Das Ding ist auch spitze nur habe ich ebenfalls den bekannen Serienfehler

--> Der Piepton in der rechten Ohrmuschel, sobald das Micro aktiv/stumm ist. (TS/Skype...)

Lösung:
Micro Qualli runter stellen.
G35 an einen USB Hub mit externen Stromversorgung anschließen
Das HS soweit wie möglich von Maus und Tastatur anstecken

Ich habe ein G35 mit dem PID 926 erwischt.
Alle/die meisten G35 die eine PID unter 944 haben diesen Fehler!

Logitech hat sich in einem englischen Forum darüber geäusert.
Dass sie alle Produkt mit Produktfehler annehmen und gegen ein neues umtauschen.

Hätte dazu paar Fragen.

Hab mein HS im INet gekauft und dazu keine Rechnung bekommen.
Braucht man eine Rechnung wenn ichs an Logitech zurück schicke?
Haben die von Logitech schon die neue Lieferung bekommen? (sprich PID 944+, ohne Fehler)
Wie lange muss man ca. auf sein neues HS warten?

Danke
MfG


----------



## Asoriel (15. Januar 2010)

Logitech ist sehr kulant was den Kundensupport angeht.
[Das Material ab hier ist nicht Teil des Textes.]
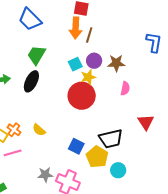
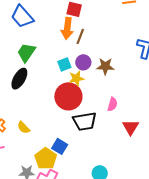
pink semicircle: (125, 89) -> (112, 104), moved
black trapezoid: (111, 139) -> (85, 121), moved
yellow pentagon: (97, 157) -> (46, 159), moved

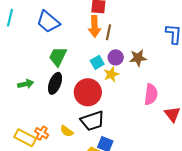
red circle: (68, 96) -> (88, 92), moved
pink semicircle: (112, 104) -> (151, 94), size x1.5
black trapezoid: (85, 121) -> (92, 121), moved

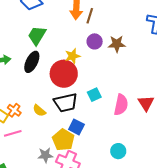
cyan square: (97, 62) -> (94, 95), moved
yellow star: (111, 74) -> (73, 56), moved
pink semicircle: (151, 94) -> (121, 105), moved

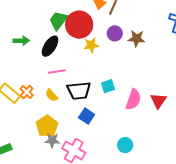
red circle: (64, 74) -> (79, 25), moved
pink line: (13, 133) -> (57, 72), moved
yellow pentagon: (63, 140) -> (47, 126), moved

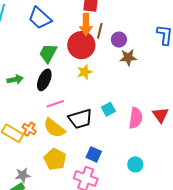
red circle: (79, 25) -> (81, 45), moved
purple circle: (115, 33) -> (119, 40), moved
yellow semicircle: (52, 95) -> (54, 128), size x1.6
blue square: (87, 116) -> (94, 154), moved
gray star: (52, 140) -> (23, 175), moved

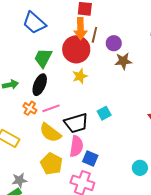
pink semicircle: (136, 118) -> (76, 146), moved
orange cross: (29, 129) -> (30, 108), moved
cyan circle: (135, 164) -> (140, 168), moved

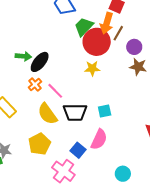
green trapezoid: (43, 58) -> (84, 27), moved
black ellipse: (40, 85) -> (40, 62), moved
pink line: (51, 108) -> (55, 91), turned 48
pink semicircle: (76, 146) -> (99, 139), moved

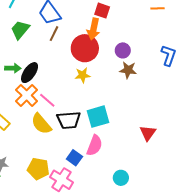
green trapezoid: (84, 27) -> (20, 30), moved
brown line: (118, 33) -> (54, 34), moved
orange cross: (35, 85) -> (27, 95), size x1.6
cyan square: (105, 111) -> (98, 117), size x1.6
yellow pentagon: (39, 144) -> (38, 169), moved, turned -30

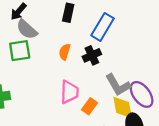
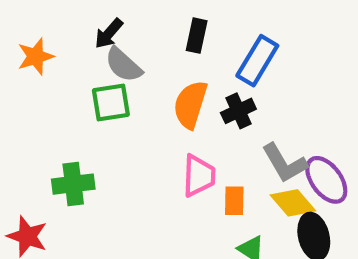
orange semicircle: (65, 52) -> (190, 105), size x1.6
orange rectangle: (90, 106) -> (234, 201), turned -35
yellow diamond: (123, 107) -> (293, 203), turned -30

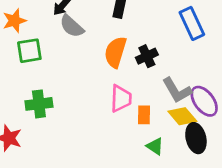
blue rectangle: (257, 61) -> (192, 23), moved, turned -56
green square: (111, 102) -> (29, 51), moved

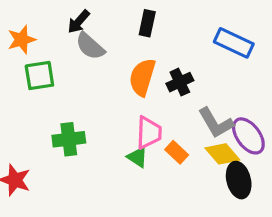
blue rectangle: (192, 23) -> (234, 43), turned -40
green cross: (39, 104) -> (69, 139), moved
orange rectangle: (144, 115) -> (177, 152), turned -48
green triangle: (155, 146) -> (137, 157), moved

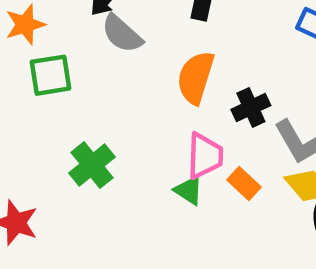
black cross: (180, 82) -> (251, 107), moved
green cross: (69, 139) -> (92, 165), turned -32

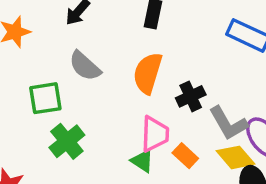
gray semicircle: (122, 34) -> (85, 66), moved
green square: (50, 75) -> (45, 98), moved

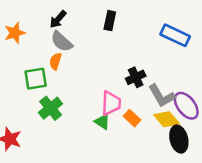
gray semicircle: (85, 66) -> (62, 42), moved
orange semicircle: (148, 73) -> (55, 61), moved, size x0.6

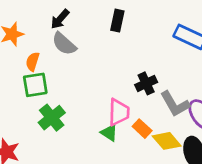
orange semicircle: (55, 61) -> (33, 62), moved
yellow diamond: (167, 119) -> (167, 141), moved

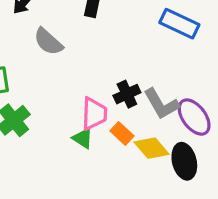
gray semicircle: (64, 44) -> (48, 42), moved
black cross: (146, 83) -> (127, 94), moved

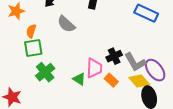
green triangle: (83, 138) -> (79, 79), moved
yellow diamond: (152, 148) -> (139, 81), moved

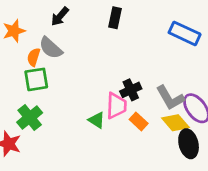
gray semicircle: (66, 24) -> (51, 48), moved
black cross: (114, 56) -> (131, 90), moved
green cross: (45, 72) -> (30, 117), moved

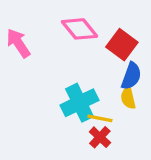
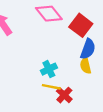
cyan cross: (80, 103) -> (49, 69), size x0.6
yellow line: (100, 118) -> (51, 87), moved

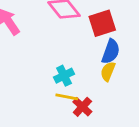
red square: (81, 25) -> (102, 23), turned 35
yellow semicircle: (86, 66) -> (108, 71), turned 35

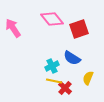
blue semicircle: (111, 52) -> (72, 58), moved, turned 102
yellow semicircle: (108, 71) -> (88, 78), moved

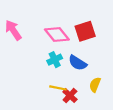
pink diamond: (52, 19) -> (57, 35), moved
cyan cross: (52, 66) -> (55, 60), moved

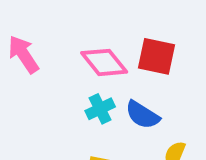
red square: (85, 31) -> (157, 56), turned 30

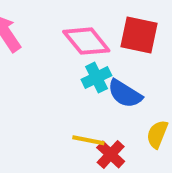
cyan cross: (100, 109) -> (96, 78), moved

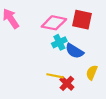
pink diamond: (86, 41) -> (54, 23), turned -40

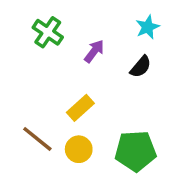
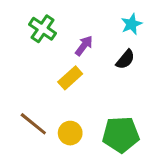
yellow rectangle: (80, 108) -> (70, 78), moved

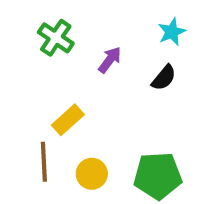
yellow rectangle: (70, 78) -> (68, 120), moved
brown line: (33, 124) -> (44, 162), turned 48

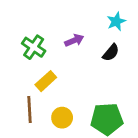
green cross: (56, 38) -> (34, 47), moved
purple arrow: (110, 60) -> (74, 40), turned 30

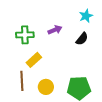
green cross: (34, 47) -> (25, 35), turned -36

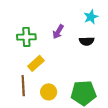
purple arrow: (55, 30) -> (58, 32), turned 144
black semicircle: (82, 39) -> (87, 41), turned 48

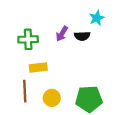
black semicircle: (87, 41) -> (82, 36), moved
yellow rectangle: (36, 63) -> (38, 68), turned 35

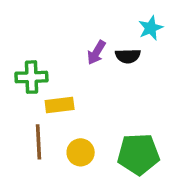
green cross: (28, 39) -> (31, 77), moved

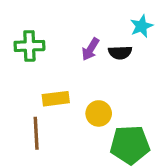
green cross: (31, 77) -> (29, 46), moved
yellow circle: (81, 152) -> (99, 113), moved

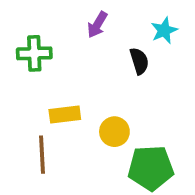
purple arrow: (90, 49) -> (97, 25), moved
black semicircle: (120, 53) -> (139, 61), turned -105

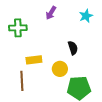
black semicircle: (139, 61) -> (73, 48), moved

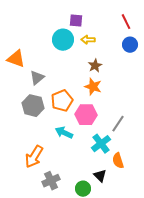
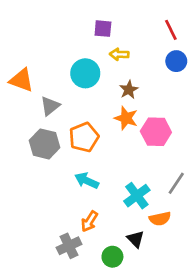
cyan circle: (63, 40) -> (85, 73), moved
pink hexagon: (86, 115) -> (156, 132), moved
gray line: (118, 124) -> (176, 183), moved
orange arrow: (34, 157) -> (89, 221), moved, size x0.7
orange semicircle: (118, 161) -> (160, 219), turned -84

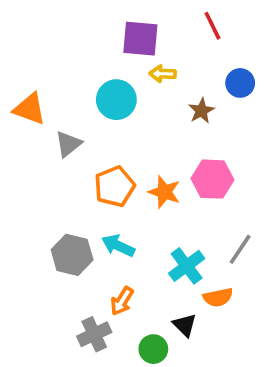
purple square: (103, 29) -> (140, 39), size x1.5
red line: (171, 30) -> (212, 26), moved
brown star: (129, 90) -> (201, 111), moved
orange star: (126, 118) -> (164, 192), moved
gray hexagon: (45, 144) -> (72, 255), moved

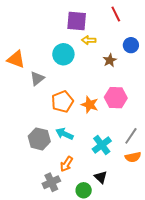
orange semicircle: (218, 297) -> (133, 157), moved

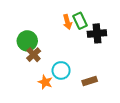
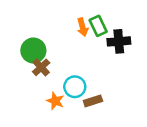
brown rectangle: (90, 81) -> (93, 101), moved

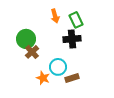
orange arrow: (83, 27) -> (55, 16), moved
black cross: (119, 41) -> (72, 39), moved

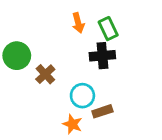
green circle: (26, 39) -> (17, 56), moved
orange star: (43, 78) -> (72, 124), moved

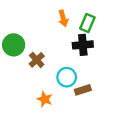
green rectangle: (108, 29) -> (87, 23), turned 48
orange star: (72, 124) -> (45, 99), moved

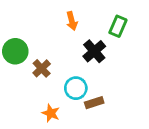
green rectangle: (87, 23) -> (118, 26), moved
black cross: (83, 45) -> (94, 51), turned -36

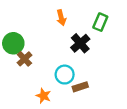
brown cross: (42, 68) -> (24, 59), moved

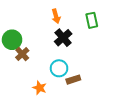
green rectangle: (100, 22) -> (92, 20), turned -35
black cross: (80, 43) -> (63, 38), moved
Du brauchst keine Rechnung, trotzdem sollte eigentlich eine dabei gewesen sein, wenn du in einem Shop gekauft hast. Wo hast du denn bestellt?

Logitech braucht nur die Nummern auf dem Gerät selbst, das genügt.



Der Austausch sollte recht schnell gehen, ich tippe auf ca. eine Woche, höchstens zwei. Da sie das Problem selbst kennen, werden sie dir wohl kaum eins zurückschicken, welches den selben Fehler hat, für so gescheit halte ich sie.


----------



## PC-Flo (15. Januar 2010)

Der Verkäufer ist

KG-Computer GbR

über Amazon bestellt.

Ich denke auch, dass Logitech da sehr kulant ist. 
Sie haben es auch schon bestätigt, dass sie die HS umtauschen... 
nur weiß ich nicht ob Sie überhaupt schon die neue Lieferung mit den funktionierenden HS haben. (also PID über 944)

Bei Amazon in Forum und den Kundenbewetungen steht, dass sie noch ca. 2 Monate auf die neuen Headsets warten müssen.
Weiß nicht in wiefern das stimmt... ausserdem verstehe ich nicht, dass die Händler B-Ware zum vollen Preis verkaufen!?!
Der Fehler ist schon länger Bekannt - Logitech startet keine Rückrufaktion... 

Ich will aber keine 2 Monate auf das neue HS warten!
Da ertrage ich lieber noch eine Zeit lange dieses nervige Piepen und tausch um, sobald die neuen vorhanden sind


----------



## RubenPlinius (15. Januar 2010)

wie findet man die PID heraus?

salut


----------



## PC-Flo (15. Januar 2010)

Über der linken Ohrmuschel am Bügel in der Innenseite ist ein Stempel drauf.
Der ist aber in schwarz also mit ner Taschenlampe hinleuchten, damit du den siehst


----------



## Falathrim (15. Januar 2010)

Kann auch nur bestätigen, dass Logitech den besten Kundensupport hat den ich je gesehen habe. Wenn ich Peripherie kaufe, dann bevorzugt von denen, weil ich weiß dass die schnell und effektiv die Garantie abwickeln...und auch nach Ablauf der Garantie kulant sind, so habe ich für meine uralte MX518 immer noch kostenlose Lauffüße bekommen...innerhalb von knapp einer Woche


----------



## Erlus (15. Januar 2010)

Es sei aber gesagt, das die neuen Headsets den Fehler auch noch haben (zumindest bei denen, die im Logitech Forum gepostet haben)


----------